Lawrence, a retired motor mechanic and Formula One enthusiast, explained that it was just through sheer luck that his cancer was spotted.
“In April, I had a bad bladder infection. I ended up being referred to hospital and after several investigations, a CT scan and endoscopy, they discovered a shadow on my pancreas. I had major surgery called a Whipple operation at the QMC.”
I have to be very careful as my immune system is zilch
Lawrence’s treatment has not been plain-sailing with a subsequent life-threatening operation delaying his chemotherapy until now.
“I have to be very careful now as my immune system is zilch.
“I retired early eight years ago so I could help to look after our grandchildren and it was wonderful. You used to do more hours at work years ago so you didn’t tend to have the time to look after your own children as much as you’d like to. You’d go to work early and get back late and your children would often be in bed. Looking after our grandchildren gave me a new lease of life.
“But we’ve not been able to see our two daughters and grandchildren except from the pavement. I don’t go into shops or near crowds, and I haven’t got much energy.”
Treetops, based in Risley, provides nursing care and emotional support for adults with life-limiting conditions, those who’ve been bereaved and their families.
Lawrence and his wife Gaynor, 58, started attending the weekly Treetops Wellbeing Café and also took part in a pilot of a new Spring Programme launching in the New Year.
I feel more relaxed, I can think better and have less anxiety
“Treetops have been absolutely superb. You just don’t realise what’s out there. They have really helped with our wellbeing and my anxiety, especially with COVID around. I can get panicky when we’re near lots of people.
“It was wonderful to simply sit in the cafe and have a chin wag. It helps you wind down and it’s a relief and comforting. You can tell the staff anything.
“Afterwards, I feel more relaxed, I can think better and have less anxiety. I just feel happier. It’s like your worries have gone away.
Whatever comes along, I think I’ll get through it and just keep going
“Gaynor has seen a big difference in me too. The basic thing I’ve done since being diagnosed is being positive. That’s the best thing I could tell anyone. Be positive, try not to let things get you down or let things upset you. Whatever comes along, I think I’ll get through it and just keep going and going.
“I’ve seen other people just give up, but I want to be there for our 40th wedding anniversary later this year and see my grandchildren grow up. I want to get down to Cornwall for a holiday and dip my toes in the sea. That’s what keeps me going having a positive state of mind.”

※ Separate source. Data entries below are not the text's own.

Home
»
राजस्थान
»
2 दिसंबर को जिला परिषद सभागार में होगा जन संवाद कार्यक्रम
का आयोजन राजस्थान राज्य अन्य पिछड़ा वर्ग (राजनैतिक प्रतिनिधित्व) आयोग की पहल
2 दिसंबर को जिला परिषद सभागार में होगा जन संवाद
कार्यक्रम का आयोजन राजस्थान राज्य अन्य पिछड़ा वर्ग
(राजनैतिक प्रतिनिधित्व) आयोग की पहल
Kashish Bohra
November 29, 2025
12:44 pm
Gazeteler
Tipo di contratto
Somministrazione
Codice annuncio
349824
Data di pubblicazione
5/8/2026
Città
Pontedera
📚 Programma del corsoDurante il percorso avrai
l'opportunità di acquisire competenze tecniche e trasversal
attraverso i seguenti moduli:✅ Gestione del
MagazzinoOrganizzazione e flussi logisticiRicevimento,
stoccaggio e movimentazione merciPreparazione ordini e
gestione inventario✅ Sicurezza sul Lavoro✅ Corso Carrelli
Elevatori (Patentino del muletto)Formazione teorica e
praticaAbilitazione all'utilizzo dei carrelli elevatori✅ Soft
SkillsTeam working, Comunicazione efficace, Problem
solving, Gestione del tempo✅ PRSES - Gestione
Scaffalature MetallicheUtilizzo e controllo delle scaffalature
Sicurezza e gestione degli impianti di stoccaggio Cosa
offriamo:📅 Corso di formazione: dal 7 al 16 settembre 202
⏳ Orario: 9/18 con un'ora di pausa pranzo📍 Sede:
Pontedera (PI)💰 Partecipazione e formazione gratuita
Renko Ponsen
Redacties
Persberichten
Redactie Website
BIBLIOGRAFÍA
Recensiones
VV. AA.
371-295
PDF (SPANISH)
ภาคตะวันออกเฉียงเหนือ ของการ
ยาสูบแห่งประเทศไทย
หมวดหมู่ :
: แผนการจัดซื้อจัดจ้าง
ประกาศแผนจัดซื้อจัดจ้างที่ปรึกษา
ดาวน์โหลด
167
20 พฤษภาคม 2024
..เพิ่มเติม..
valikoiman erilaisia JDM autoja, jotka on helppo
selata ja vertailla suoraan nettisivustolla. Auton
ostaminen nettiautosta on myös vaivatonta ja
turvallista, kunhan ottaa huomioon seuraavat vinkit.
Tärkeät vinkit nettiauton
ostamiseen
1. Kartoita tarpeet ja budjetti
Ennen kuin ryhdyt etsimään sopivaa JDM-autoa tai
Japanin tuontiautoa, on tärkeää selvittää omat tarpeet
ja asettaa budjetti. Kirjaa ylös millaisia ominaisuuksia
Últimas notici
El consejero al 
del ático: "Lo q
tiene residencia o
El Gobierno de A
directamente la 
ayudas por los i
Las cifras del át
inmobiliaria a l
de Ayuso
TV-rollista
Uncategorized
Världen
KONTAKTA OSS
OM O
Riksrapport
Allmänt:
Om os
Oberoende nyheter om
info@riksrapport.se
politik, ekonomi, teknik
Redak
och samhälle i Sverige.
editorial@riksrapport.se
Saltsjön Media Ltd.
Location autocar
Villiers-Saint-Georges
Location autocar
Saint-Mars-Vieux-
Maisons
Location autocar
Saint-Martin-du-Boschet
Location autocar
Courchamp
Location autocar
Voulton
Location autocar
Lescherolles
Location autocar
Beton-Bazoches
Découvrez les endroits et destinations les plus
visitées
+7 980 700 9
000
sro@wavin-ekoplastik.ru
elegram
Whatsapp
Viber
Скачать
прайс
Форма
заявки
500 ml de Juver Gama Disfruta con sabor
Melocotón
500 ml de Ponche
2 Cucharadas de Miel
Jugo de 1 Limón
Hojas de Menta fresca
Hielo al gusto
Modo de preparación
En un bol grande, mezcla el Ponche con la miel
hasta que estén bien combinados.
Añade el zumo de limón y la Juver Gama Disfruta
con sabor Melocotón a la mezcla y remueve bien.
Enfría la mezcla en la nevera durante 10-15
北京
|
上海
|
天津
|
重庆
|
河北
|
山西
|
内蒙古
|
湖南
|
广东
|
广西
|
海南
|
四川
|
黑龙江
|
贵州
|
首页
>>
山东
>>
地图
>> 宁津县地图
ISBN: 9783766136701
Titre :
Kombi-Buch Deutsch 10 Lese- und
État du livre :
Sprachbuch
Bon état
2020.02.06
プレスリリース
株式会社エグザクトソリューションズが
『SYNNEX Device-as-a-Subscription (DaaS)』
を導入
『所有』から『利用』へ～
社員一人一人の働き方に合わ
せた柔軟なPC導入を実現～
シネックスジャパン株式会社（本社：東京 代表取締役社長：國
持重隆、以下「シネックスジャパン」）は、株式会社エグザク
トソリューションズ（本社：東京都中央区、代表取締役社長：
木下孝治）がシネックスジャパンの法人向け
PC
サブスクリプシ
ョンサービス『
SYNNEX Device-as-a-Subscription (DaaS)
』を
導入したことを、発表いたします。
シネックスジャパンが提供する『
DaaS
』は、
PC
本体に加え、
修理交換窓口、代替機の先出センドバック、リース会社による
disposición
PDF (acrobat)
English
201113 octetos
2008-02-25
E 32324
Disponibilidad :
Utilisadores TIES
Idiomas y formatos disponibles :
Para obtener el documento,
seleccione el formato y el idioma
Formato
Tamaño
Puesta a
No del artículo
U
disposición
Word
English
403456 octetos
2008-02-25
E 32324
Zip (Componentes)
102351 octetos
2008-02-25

Treetops have been incredibly supportive and shown a kindness which we never expected
Gaynor and Lawrence met when they were both working at British Gas in Derby – it was ‘love at first sight’ says Lawrence. Gaynor explained how they were already familiar with Treetops:
“Ten years ago, my mum got cancer and as a family decided the best way forward was to care for her at home. I have two sisters and a brother and we all slept downstairs but it came to a point when we were all so exhausted.
“We’d heard of Treetops but didn’t think we’d ever need to ask for help. We had Hospice at Home nurses sit overnight with mum three or four times so we could then sleep more comfortably and they would look after mum. They were just brilliant.
“Treetops have been incredibly supportive and shown a kindness which we never in a million years expected. It’s been amazing.
“When the main things we’ve been doing are going to hospital, attending appointments, chemotherapy, keeping on top of medications and oodles of tablets, well, it takes you away from all that. It just gives you some relief.
It feels like someone’s putting a blanket around your shoulders
“It feels like someone’s putting a blanket around your shoulders. The café is so relaxing and comforting. I’ve left Lawrence to chat to the staff and had a walk around the grounds which are beautiful. For Lawrence to also safely meet some of the patients face to face made the world of difference. It’s made him realise that he’s not on his own. It’s given him a voice.”
We try to keep upbeat and as positive as possible
This Christmas has been very different for the couple as Gaynor, who works at a school, explains:
“We normally do a lot of hosting on Christmas Day and have a house full of family. Lawrence decorates the house with lights so people can drive by and enjoy them but he’s just not been able to do that. It’s all so different.
“It was just the two of us this year. We’ve watched TV, listened to music and Zoomed! But we try to keep upbeat and as positive as possible. It’s just one year and we will save our crackers and have a belated Christmas in the summer when it’s safe, which a lot of people will also be doing due to COVID-19.”
Wonderful kindness and support
The couple want to thank Treetops for all their support throughout their challenging year:
“From invaluable Zoom and telephone calls to the kind people delivering goodies and beautiful Christmas treats to our doorstep – we just want to thank as many people as we can, from us both, for the wonderful kindness and support we have received.
“We’d also like to thank our amazing NHS without whom Lawrence wouldn’t be here and our wonderful family, friends and colleagues.”
Treetops is doing all it can to continue to support those in most need. The hospice welcomes donations to their Treetops COVID-19 Appeal to ensure the future of the hospice and its services.